When you run dotnet new chromapperplugin -o MyPlugin, the template generates a ready-to-build Visual Studio project. This page explains every file in that project and how the template engine wires them together.
Directory layout
MyPlugin/
├── MyPlugin.csproj
├── packages.config
├── Plugin.cs
└── Properties/
└── AssemblyInfo.cs
File reference
Plugin.cs
The entry point for your plugin. ChroMapper discovers the [Plugin] attribute on your class and calls the method marked [Init] when it loads the plugin.
using System.Reflection;
using UnityEngine;
using HarmonyLib;
namespace ChroMapperPluginTemplate;
[Plugin(Name)]
public class Plugin
{
public const string Author = "YourName";
public const string Name = "ChroMapperPluginTemplate";
public const string ID = $"com.{Author}.{Name}";
[Init]
private void Init()
{
new Harmony(ID)
.PatchAll(Assembly.GetExecutingAssembly());
Debug.Log($"Hello from {Name}!");
}
}
The three constants give you a single place to set your plugin’s identity:
| Constant | Purpose |
|---|
Author | Your name or handle |
Name | Display name and assembly name |
ID | Unique reverse-DNS identifier used by Harmony |
Properties/AssemblyInfo.cs
Standard .NET assembly metadata. After renaming, AssemblyTitle and AssemblyProduct both match your project name because the template engine replaces them automatically.
using System.Reflection;
using System.Runtime.InteropServices;
[assembly: AssemblyTitle("ChroMapperPluginTemplate")]

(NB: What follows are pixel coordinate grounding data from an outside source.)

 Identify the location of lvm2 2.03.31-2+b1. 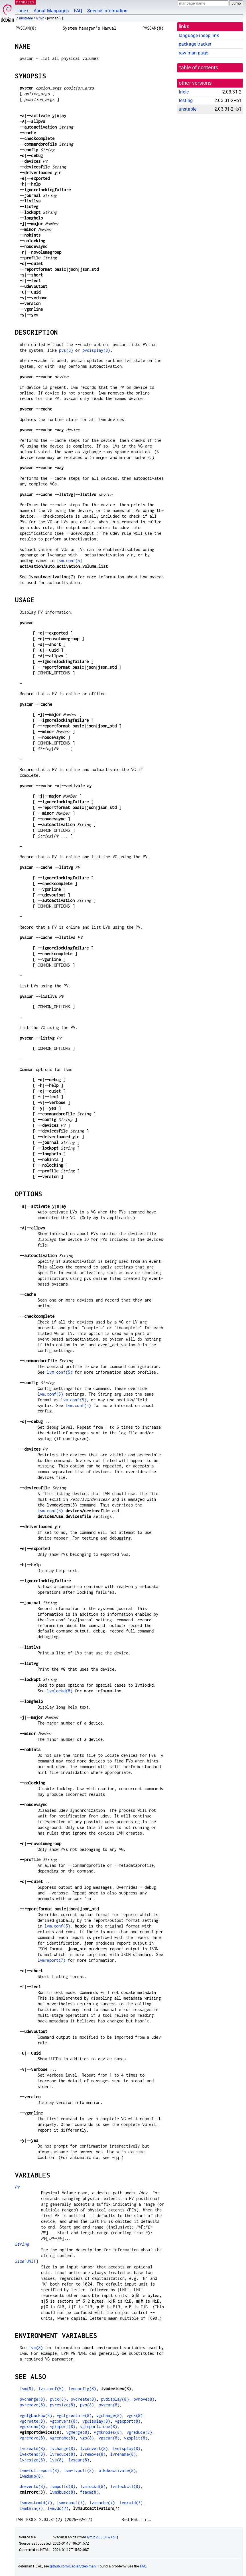
(102, 2537).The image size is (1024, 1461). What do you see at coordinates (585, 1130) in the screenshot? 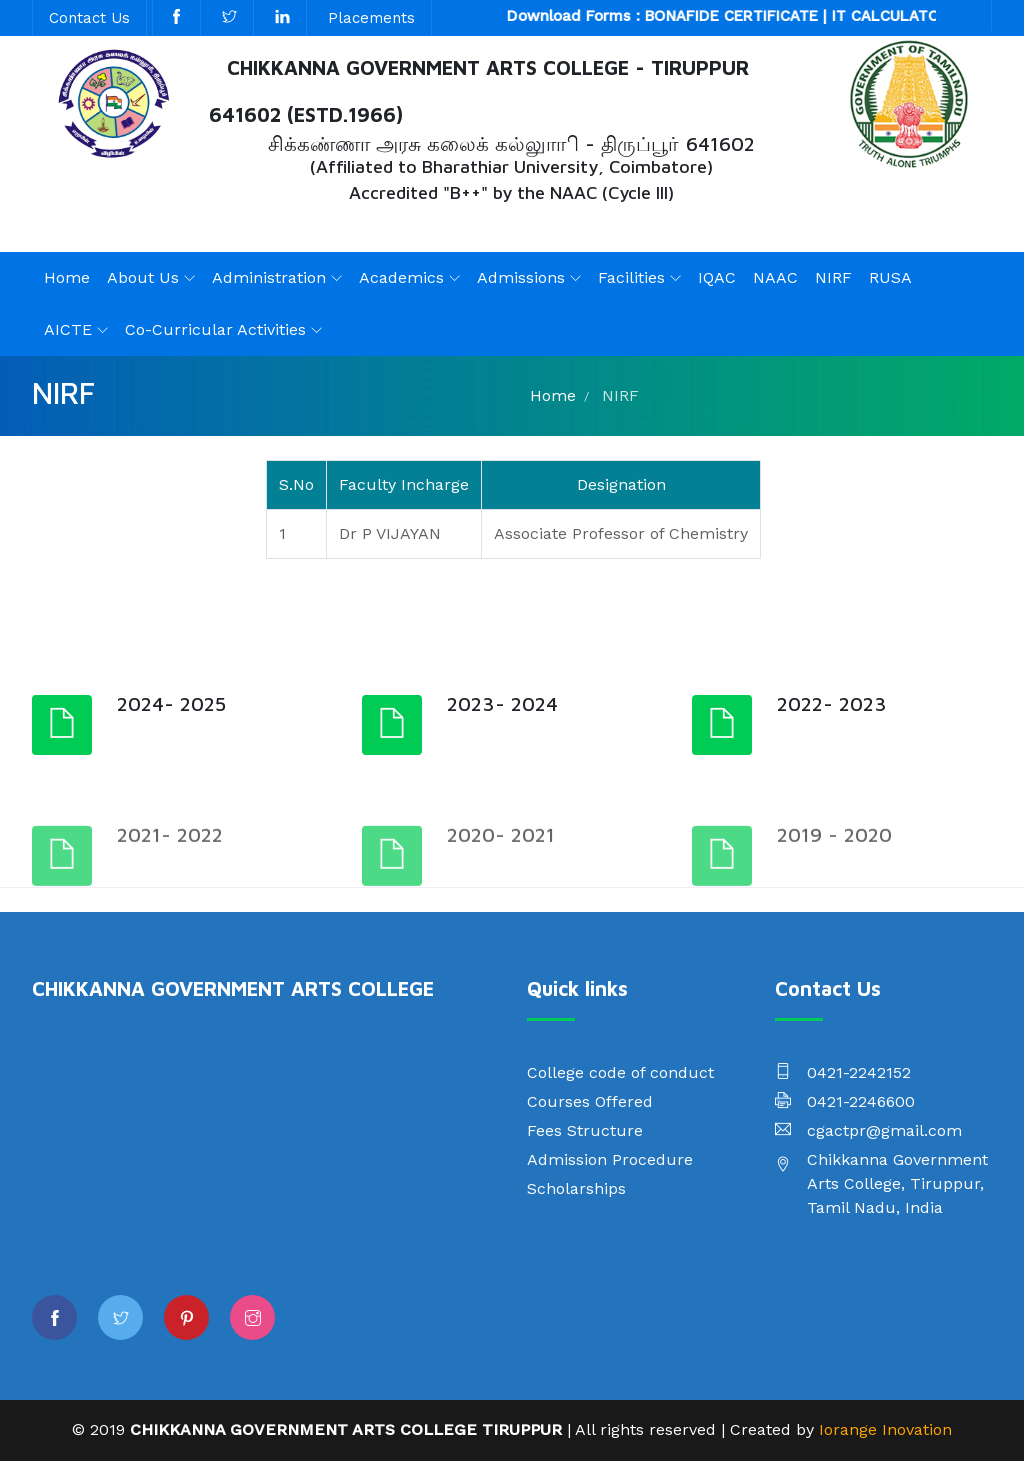
I see `Fees Structure` at bounding box center [585, 1130].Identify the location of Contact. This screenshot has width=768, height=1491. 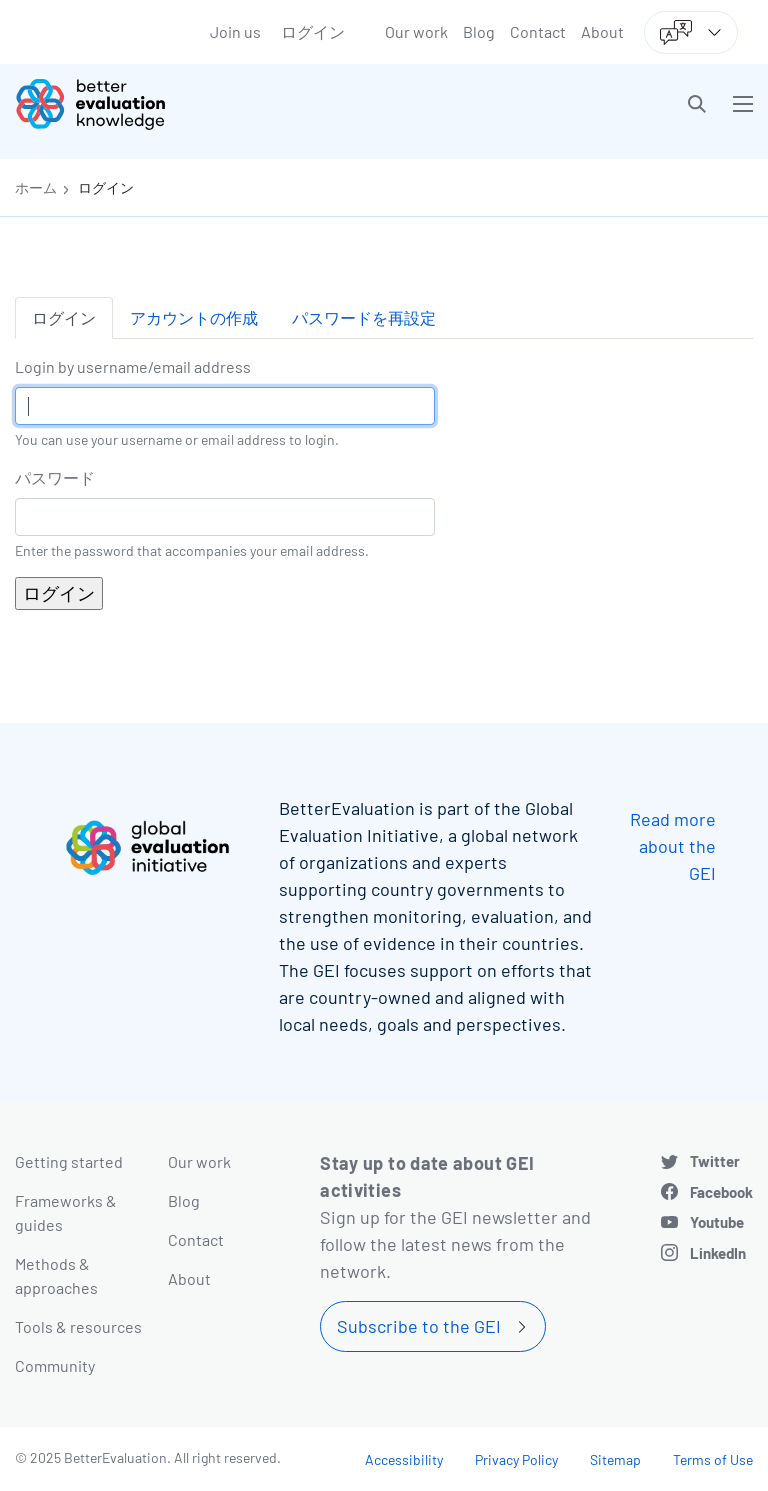
(538, 31).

[assembly: AssemblyDescription("")]
[assembly: AssemblyConfiguration("")]
[assembly: AssemblyCompany("")]
[assembly: AssemblyProduct("ChroMapperPluginTemplate")]
[assembly: AssemblyCopyright("Copyright © 2026")]

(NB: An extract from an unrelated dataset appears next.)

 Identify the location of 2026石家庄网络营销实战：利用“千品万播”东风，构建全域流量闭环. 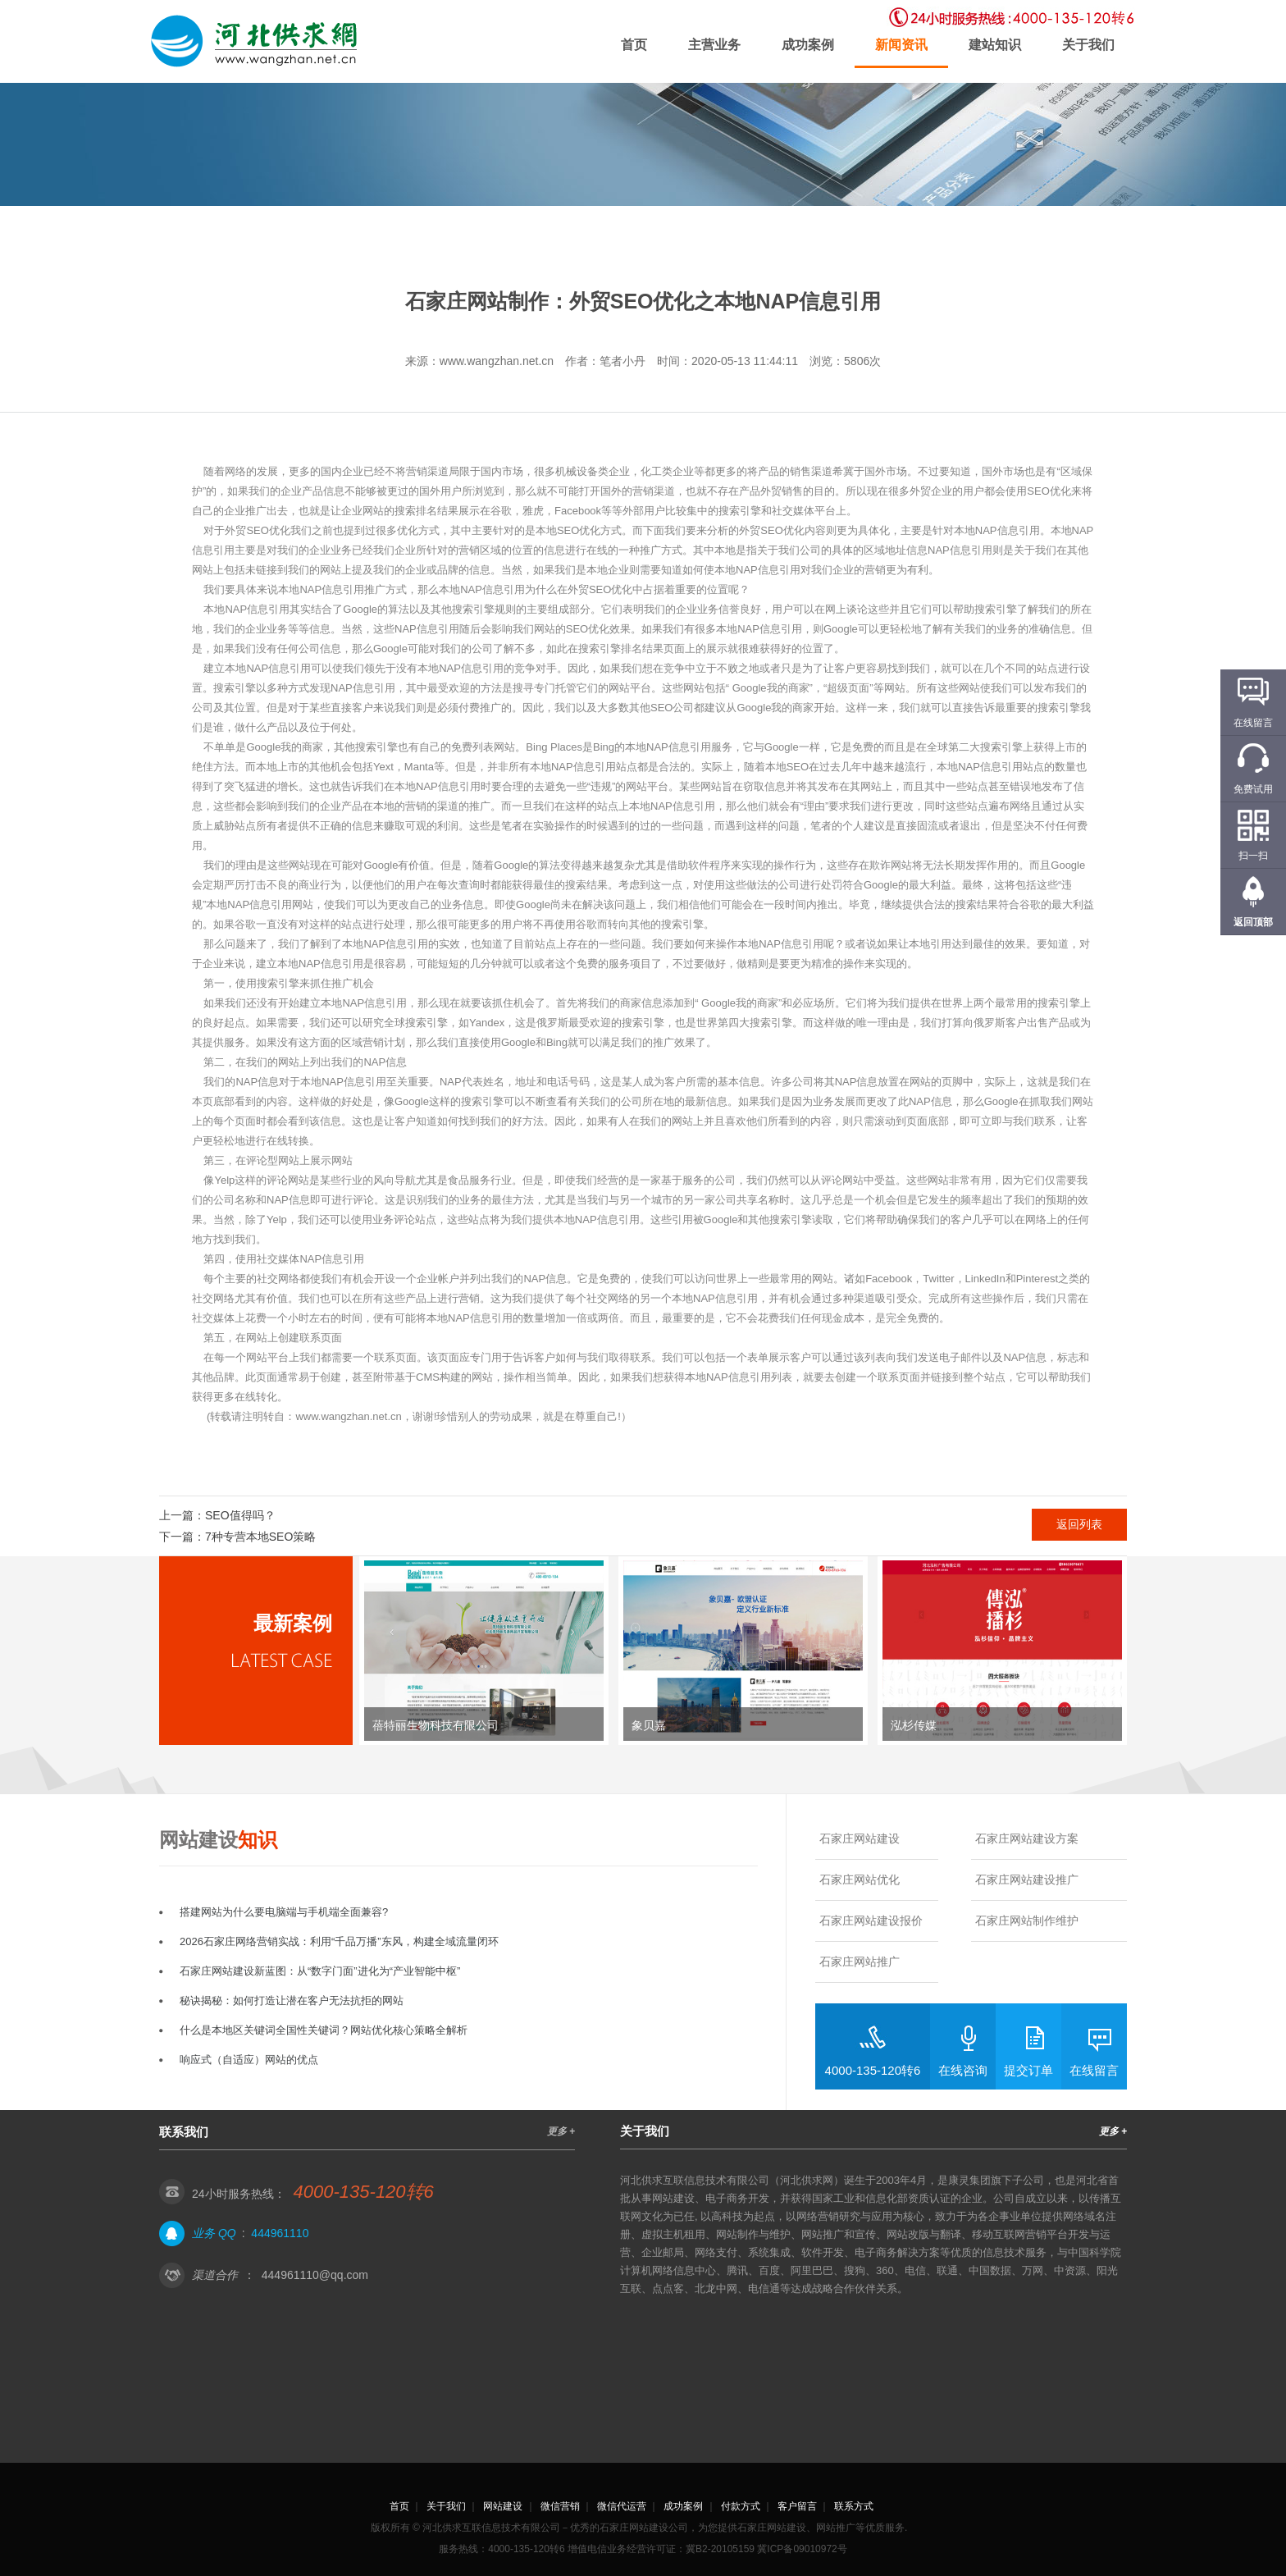
(339, 1941).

[assembly: AssemblyTrademark("")]
[assembly: AssemblyCulture("")]
[assembly: ComVisible(false)]
[assembly: Guid("35E8370F-DC32-473E-9185-FF618F38C4C1")]
[assembly: AssemblyVersion("1.0.0.0")]
[assembly: AssemblyFileVersion("1.0.0.0")]
Update AssemblyVersion and AssemblyFileVersion as you release new versions of your plugin.
MyPlugin.csproj
The MSBuild project file. Key settings:
| Property | Value | Meaning |
|---|
OutputType | Library | Produces a .dll, not an executable |
TargetFrameworkVersion | v4.8 | Matches the .NET version ChroMapper runs on |
LangVersion | latest | Enables the newest C# language features |
See Build and deploy for the full post-build copy step defined in this file.
packages.config
Declares the single NuGet dependency:
<?xml version="1.0" encoding="utf-8"?>
<packages>
<package id="Krafs.Publicizer" version="2.3.0" targetFramework="net48" developmentDependency="true" />
</packages>
Krafs.Publicizer is a build-time-only tool (developmentDependency="true") that rewrites the ChroMapper assemblies in memory so that internal and private members appear public to your code. It does not ship in your output DLL.
The .template.config/template.json file exists in the template repository but is not copied into your generated project. It is consumed by dotnet new install to register the template and is not part of the generated output.
How sourceName renames your project
The sourceName field tells dotnet new to replace every occurrence of the string ChroMapperPluginTemplate in file names and file contents with whatever name you pass via -o or --name.
For example, running:
dotnet new chromapperplugin -o MyAwesomePlugin
produces a project where:
- The folder is named
MyAwesomePlugin/
- The project file is
MyAwesomePlugin.csproj
RootNamespace and AssemblyName in the .csproj are MyAwesomePlugin
AssemblyTitle and AssemblyProduct in AssemblyInfo.cs are MyAwesomePlugin
- The
namespace in Plugin.cs is MyAwesomePlugin
- The
Name constant in Plugin.cs is "MyAwesomePlugin"
How the Author symbol works
The Author symbol replaces the literal string YourName in the generated files. Pass it on the command line with --Author:
dotnet new chromapperplugin -o MyAwesomePlugin --Author "alice"
This sets Plugin.Author to "alice" and therefore makes Plugin.ID equal to "com.alice.MyAwesomePlugin".
If you omit --Author, the default value "YourName" is used and you can update it manually in Plugin.cs afterwards.